(Material for this exercise begins)

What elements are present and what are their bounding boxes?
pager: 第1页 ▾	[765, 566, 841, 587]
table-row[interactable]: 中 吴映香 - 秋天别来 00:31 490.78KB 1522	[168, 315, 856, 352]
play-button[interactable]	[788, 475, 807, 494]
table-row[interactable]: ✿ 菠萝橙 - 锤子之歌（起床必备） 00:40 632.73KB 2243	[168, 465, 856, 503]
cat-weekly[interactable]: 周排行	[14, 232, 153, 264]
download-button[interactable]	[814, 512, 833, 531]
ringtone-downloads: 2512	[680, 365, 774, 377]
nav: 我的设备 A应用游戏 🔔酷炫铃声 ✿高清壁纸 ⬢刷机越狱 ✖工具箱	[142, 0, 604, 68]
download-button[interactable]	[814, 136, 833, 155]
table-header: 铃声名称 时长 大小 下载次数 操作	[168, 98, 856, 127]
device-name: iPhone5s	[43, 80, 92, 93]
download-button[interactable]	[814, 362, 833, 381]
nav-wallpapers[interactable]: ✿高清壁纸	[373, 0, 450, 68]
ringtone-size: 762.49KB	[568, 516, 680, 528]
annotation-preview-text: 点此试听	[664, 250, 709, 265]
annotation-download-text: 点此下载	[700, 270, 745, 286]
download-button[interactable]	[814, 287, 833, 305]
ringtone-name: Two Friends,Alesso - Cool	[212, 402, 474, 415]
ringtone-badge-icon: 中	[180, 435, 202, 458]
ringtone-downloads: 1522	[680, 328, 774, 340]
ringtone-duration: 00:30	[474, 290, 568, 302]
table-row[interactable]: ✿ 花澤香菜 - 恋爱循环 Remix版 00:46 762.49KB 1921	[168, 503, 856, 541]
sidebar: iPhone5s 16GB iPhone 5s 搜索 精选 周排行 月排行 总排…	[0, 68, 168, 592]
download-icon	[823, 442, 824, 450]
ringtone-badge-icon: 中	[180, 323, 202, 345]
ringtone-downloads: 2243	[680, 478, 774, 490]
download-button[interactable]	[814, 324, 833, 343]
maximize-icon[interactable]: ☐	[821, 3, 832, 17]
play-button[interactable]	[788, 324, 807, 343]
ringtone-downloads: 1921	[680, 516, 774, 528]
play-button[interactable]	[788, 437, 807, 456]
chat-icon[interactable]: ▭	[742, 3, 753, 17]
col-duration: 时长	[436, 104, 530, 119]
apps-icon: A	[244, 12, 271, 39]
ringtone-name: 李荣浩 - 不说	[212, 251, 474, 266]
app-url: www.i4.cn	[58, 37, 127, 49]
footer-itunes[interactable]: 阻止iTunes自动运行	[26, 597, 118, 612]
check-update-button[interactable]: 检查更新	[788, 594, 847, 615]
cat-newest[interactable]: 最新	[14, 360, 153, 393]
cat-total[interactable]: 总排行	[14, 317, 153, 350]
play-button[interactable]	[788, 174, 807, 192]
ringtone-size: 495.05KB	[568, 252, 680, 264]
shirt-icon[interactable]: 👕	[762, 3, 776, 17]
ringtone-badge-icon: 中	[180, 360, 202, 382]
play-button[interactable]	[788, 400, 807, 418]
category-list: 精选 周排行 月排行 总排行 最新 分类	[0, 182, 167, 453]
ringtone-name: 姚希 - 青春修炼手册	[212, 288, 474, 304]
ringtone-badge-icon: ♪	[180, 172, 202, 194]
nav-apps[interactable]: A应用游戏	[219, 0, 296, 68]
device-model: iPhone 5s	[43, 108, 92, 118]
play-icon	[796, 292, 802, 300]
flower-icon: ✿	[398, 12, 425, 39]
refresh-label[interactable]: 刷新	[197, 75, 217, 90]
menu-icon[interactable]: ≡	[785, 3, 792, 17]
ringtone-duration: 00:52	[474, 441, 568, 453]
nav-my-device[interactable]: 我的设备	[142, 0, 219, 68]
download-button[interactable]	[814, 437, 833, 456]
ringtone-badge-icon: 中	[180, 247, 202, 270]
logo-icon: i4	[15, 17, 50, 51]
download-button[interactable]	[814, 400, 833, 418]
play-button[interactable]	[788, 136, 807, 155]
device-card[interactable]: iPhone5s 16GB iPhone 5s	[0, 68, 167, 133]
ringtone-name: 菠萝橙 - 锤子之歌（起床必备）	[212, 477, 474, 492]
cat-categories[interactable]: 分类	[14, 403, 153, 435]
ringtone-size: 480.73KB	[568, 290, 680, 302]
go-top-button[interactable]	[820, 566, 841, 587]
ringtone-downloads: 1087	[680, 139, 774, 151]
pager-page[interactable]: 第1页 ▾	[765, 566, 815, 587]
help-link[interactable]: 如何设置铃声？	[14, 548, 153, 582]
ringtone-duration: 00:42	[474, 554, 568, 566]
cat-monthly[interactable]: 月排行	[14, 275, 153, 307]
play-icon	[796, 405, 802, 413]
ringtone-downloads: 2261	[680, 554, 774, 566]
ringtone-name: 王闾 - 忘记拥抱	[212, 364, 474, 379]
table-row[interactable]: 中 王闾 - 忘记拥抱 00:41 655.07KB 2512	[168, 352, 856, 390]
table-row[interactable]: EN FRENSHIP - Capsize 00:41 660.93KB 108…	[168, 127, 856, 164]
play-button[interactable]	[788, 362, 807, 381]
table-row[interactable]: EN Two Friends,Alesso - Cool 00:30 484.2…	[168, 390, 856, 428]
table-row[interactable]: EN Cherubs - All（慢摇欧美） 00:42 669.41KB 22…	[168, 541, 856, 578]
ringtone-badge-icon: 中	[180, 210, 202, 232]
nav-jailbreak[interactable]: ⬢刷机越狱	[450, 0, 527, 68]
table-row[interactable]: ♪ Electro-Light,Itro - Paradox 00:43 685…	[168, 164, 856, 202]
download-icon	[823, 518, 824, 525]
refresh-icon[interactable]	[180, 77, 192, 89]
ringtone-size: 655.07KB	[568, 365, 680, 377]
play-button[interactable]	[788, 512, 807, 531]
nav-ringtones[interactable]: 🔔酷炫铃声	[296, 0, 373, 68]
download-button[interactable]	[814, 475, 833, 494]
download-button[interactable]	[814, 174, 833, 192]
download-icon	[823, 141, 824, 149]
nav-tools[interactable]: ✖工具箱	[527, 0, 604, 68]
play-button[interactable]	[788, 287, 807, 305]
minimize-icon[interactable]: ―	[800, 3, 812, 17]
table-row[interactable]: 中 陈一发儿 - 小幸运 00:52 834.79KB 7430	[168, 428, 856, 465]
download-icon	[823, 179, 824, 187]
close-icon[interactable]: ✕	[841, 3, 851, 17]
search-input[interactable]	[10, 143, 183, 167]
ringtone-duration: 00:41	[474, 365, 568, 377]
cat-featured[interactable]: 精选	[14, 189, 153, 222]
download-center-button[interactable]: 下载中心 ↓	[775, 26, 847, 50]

(Material for this exercise ends)

• About this task: Please copy all of the data above exactly.

• Answer to this problem:
What elements are present and what are their bounding boxes?
pager: 第1页 ▾	[765, 566, 841, 587]
table-row[interactable]: 中 吴映香 - 秋天别来 00:31 490.78KB 1522	[168, 315, 856, 352]
play-button[interactable]	[788, 475, 807, 494]
table-row[interactable]: ✿ 菠萝橙 - 锤子之歌（起床必备） 00:40 632.73KB 2243	[168, 465, 856, 503]
cat-weekly[interactable]: 周排行	[14, 232, 153, 264]
download-button[interactable]	[814, 512, 833, 531]
ringtone-downloads: 2512	[680, 365, 774, 377]
nav: 我的设备 A应用游戏 🔔酷炫铃声 ✿高清壁纸 ⬢刷机越狱 ✖工具箱	[142, 0, 604, 68]
download-button[interactable]	[814, 136, 833, 155]
table-header: 铃声名称 时长 大小 下载次数 操作	[168, 98, 856, 127]
device-name: iPhone5s	[43, 80, 92, 93]
download-button[interactable]	[814, 362, 833, 381]
nav-wallpapers[interactable]: ✿高清壁纸	[373, 0, 450, 68]
ringtone-size: 762.49KB	[568, 516, 680, 528]
annotation-preview-text: 点此试听	[664, 250, 709, 265]
annotation-download-text: 点此下载	[700, 270, 745, 286]
download-button[interactable]	[814, 287, 833, 305]
ringtone-name: Two Friends,Alesso - Cool	[212, 402, 474, 415]
ringtone-badge-icon: 中	[180, 435, 202, 458]
ringtone-downloads: 1522	[680, 328, 774, 340]
ringtone-duration: 00:30	[474, 290, 568, 302]
table-row[interactable]: ✿ 花澤香菜 - 恋爱循环 Remix版 00:46 762.49KB 1921	[168, 503, 856, 541]
sidebar: iPhone5s 16GB iPhone 5s 搜索 精选 周排行 月排行 总排…	[0, 68, 168, 592]
download-icon	[823, 442, 824, 450]
ringtone-badge-icon: 中	[180, 323, 202, 345]
ringtone-downloads: 2243	[680, 478, 774, 490]
download-button[interactable]	[814, 324, 833, 343]
maximize-icon[interactable]: ☐	[821, 3, 832, 17]
play-button[interactable]	[788, 324, 807, 343]
ringtone-downloads: 1921	[680, 516, 774, 528]
play-button[interactable]	[788, 437, 807, 456]
chat-icon[interactable]: ▭	[742, 3, 753, 17]
col-duration: 时长	[436, 104, 530, 119]
apps-icon: A	[244, 12, 271, 39]
ringtone-name: 李荣浩 - 不说	[212, 251, 474, 266]
app-url: www.i4.cn	[58, 37, 127, 49]
footer-itunes[interactable]: 阻止iTunes自动运行	[26, 597, 118, 612]
check-update-button[interactable]: 检查更新	[788, 594, 847, 615]
cat-newest[interactable]: 最新	[14, 360, 153, 393]
cat-total[interactable]: 总排行	[14, 317, 153, 350]
play-button[interactable]	[788, 174, 807, 192]
ringtone-size: 495.05KB	[568, 252, 680, 264]
shirt-icon[interactable]: 👕	[762, 3, 776, 17]
ringtone-badge-icon: 中	[180, 360, 202, 382]
play-button[interactable]	[788, 400, 807, 418]
category-list: 精选 周排行 月排行 总排行 最新 分类	[0, 182, 167, 453]
ringtone-name: 姚希 - 青春修炼手册	[212, 288, 474, 304]
ringtone-badge-icon: ♪	[180, 172, 202, 194]
nav-apps[interactable]: A应用游戏	[219, 0, 296, 68]
device-model: iPhone 5s	[43, 108, 92, 118]
play-icon	[796, 292, 802, 300]
flower-icon: ✿	[398, 12, 425, 39]
refresh-label[interactable]: 刷新	[197, 75, 217, 90]
menu-icon[interactable]: ≡	[785, 3, 792, 17]
ringtone-duration: 00:52	[474, 441, 568, 453]
nav-my-device[interactable]: 我的设备	[142, 0, 219, 68]
download-button[interactable]	[814, 437, 833, 456]
ringtone-badge-icon: 中	[180, 247, 202, 270]
logo-icon: i4	[15, 17, 50, 51]
download-button[interactable]	[814, 400, 833, 418]
play-button[interactable]	[788, 136, 807, 155]
device-card[interactable]: iPhone5s 16GB iPhone 5s	[0, 68, 167, 133]
ringtone-name: 菠萝橙 - 锤子之歌（起床必备）	[212, 477, 474, 492]
cat-categories[interactable]: 分类	[14, 403, 153, 435]
ringtone-size: 480.73KB	[568, 290, 680, 302]
go-top-button[interactable]	[820, 566, 841, 587]
ringtone-downloads: 1087	[680, 139, 774, 151]
pager-page[interactable]: 第1页 ▾	[765, 566, 815, 587]
help-link[interactable]: 如何设置铃声？	[14, 548, 153, 582]
ringtone-duration: 00:42	[474, 554, 568, 566]
cat-monthly[interactable]: 月排行	[14, 275, 153, 307]
play-icon	[796, 405, 802, 413]
ringtone-downloads: 2261	[680, 554, 774, 566]
ringtone-name: 王闾 - 忘记拥抱	[212, 364, 474, 379]
table-row[interactable]: 中 王闾 - 忘记拥抱 00:41 655.07KB 2512	[168, 352, 856, 390]
table-row[interactable]: EN FRENSHIP - Capsize 00:41 660.93KB 108…	[168, 127, 856, 164]
play-button[interactable]	[788, 362, 807, 381]
table-row[interactable]: EN Two Friends,Alesso - Cool 00:30 484.2…	[168, 390, 856, 428]
table-row[interactable]: EN Cherubs - All（慢摇欧美） 00:42 669.41KB 22…	[168, 541, 856, 578]
ringtone-badge-icon: 中	[180, 210, 202, 232]
nav-jailbreak[interactable]: ⬢刷机越狱	[450, 0, 527, 68]
table-row[interactable]: ♪ Electro-Light,Itro - Paradox 00:43 685…	[168, 164, 856, 202]
download-icon	[823, 518, 824, 525]
refresh-icon[interactable]	[180, 77, 192, 89]
ringtone-size: 655.07KB	[568, 365, 680, 377]
play-button[interactable]	[788, 512, 807, 531]
nav-ringtones[interactable]: 🔔酷炫铃声	[296, 0, 373, 68]
download-button[interactable]	[814, 475, 833, 494]
download-button[interactable]	[814, 174, 833, 192]
download-icon	[823, 141, 824, 149]
nav-tools[interactable]: ✖工具箱	[527, 0, 604, 68]
play-button[interactable]	[788, 287, 807, 305]
minimize-icon[interactable]: ―	[800, 3, 812, 17]
table-row[interactable]: 中 陈一发儿 - 小幸运 00:52 834.79KB 7430	[168, 428, 856, 465]
download-icon	[823, 179, 824, 187]
close-icon[interactable]: ✕	[841, 3, 851, 17]
search-input[interactable]	[10, 143, 183, 167]
ringtone-duration: 00:41	[474, 365, 568, 377]
cat-featured[interactable]: 精选	[14, 189, 153, 222]
download-center-button[interactable]: 下载中心 ↓	[775, 26, 847, 50]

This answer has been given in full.